I do agree with some comments here in that many people simply do not believe in a God that makes any sort of metaphysical ontological sense, much less any traditional Christian or Judiac notion of who or what God is. there is a difference between simile or metaphor in the Bible or some other book trying to describe God, as compared to the actual reality of God, and truth is MOST believers simply do not recognize this at all.

Some stories in the Bible must be digested in terms of a metaphor or vision to explain a principle to people. God does not need sacrifices or chariots or thrones or even angels, etc.

It's sort of like what James T. Kirk says in Star Trek 5, "why does 'God' need a star ship?" or however he said it.

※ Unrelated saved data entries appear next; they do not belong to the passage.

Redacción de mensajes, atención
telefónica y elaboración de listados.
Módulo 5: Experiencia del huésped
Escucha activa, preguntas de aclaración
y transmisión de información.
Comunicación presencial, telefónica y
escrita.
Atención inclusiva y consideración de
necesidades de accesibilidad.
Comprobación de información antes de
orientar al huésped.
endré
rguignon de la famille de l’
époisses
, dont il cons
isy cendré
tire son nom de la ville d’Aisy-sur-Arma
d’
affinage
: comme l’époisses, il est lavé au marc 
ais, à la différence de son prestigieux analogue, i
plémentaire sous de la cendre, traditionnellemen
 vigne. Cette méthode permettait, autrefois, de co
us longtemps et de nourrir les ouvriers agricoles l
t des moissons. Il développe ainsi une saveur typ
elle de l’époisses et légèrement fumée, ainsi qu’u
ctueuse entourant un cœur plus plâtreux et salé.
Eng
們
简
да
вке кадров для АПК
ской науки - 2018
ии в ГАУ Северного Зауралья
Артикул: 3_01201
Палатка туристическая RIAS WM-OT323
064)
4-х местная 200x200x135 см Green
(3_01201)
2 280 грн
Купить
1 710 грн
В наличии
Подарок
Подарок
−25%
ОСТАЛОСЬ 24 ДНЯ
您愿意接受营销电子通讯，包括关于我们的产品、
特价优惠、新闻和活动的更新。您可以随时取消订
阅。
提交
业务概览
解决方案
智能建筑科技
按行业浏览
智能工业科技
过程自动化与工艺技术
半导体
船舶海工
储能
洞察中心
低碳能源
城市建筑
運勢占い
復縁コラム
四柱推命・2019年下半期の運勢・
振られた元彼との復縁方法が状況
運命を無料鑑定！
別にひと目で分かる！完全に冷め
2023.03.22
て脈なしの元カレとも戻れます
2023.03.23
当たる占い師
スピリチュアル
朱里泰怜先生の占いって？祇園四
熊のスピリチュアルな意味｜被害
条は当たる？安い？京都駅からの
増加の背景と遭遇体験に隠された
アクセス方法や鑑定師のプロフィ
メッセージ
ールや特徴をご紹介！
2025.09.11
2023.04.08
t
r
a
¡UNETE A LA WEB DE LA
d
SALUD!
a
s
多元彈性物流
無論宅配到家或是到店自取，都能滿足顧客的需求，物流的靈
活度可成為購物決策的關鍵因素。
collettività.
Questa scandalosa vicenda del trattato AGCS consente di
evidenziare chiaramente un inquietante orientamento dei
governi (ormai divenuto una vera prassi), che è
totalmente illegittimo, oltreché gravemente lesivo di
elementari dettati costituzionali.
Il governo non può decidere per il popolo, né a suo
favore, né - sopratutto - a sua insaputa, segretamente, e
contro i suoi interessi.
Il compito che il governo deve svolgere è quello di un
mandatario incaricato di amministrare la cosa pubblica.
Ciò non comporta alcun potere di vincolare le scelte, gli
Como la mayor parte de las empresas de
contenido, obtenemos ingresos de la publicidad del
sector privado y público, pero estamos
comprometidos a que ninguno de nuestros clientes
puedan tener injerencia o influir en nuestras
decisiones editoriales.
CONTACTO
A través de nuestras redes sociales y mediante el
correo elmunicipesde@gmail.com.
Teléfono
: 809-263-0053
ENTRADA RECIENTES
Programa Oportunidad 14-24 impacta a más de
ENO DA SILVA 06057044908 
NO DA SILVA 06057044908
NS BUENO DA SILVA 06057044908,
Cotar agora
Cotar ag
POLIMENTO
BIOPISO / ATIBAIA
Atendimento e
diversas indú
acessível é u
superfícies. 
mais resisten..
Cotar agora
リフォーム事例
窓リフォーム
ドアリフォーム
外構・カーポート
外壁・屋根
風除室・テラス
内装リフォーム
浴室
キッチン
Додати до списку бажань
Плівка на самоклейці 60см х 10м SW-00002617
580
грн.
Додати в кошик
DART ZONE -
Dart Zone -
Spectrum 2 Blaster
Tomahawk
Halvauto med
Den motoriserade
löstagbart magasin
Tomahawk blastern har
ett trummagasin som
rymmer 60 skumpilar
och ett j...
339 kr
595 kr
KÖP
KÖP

If I believe God created everything, then the notion that he could possibly need anything from me is silly.

Even Jesus said God already knows your prayers before you ask...!
not rated yet Mar 31, 2012
For those that are angry at God, Michael Card has some good answers in his series Lamenting is worship. Very few preachers can explain it as good as he does.


There are 7 parts to the series. Michael Card is one of the very few people that I would love to sit down with to discuss things such as this.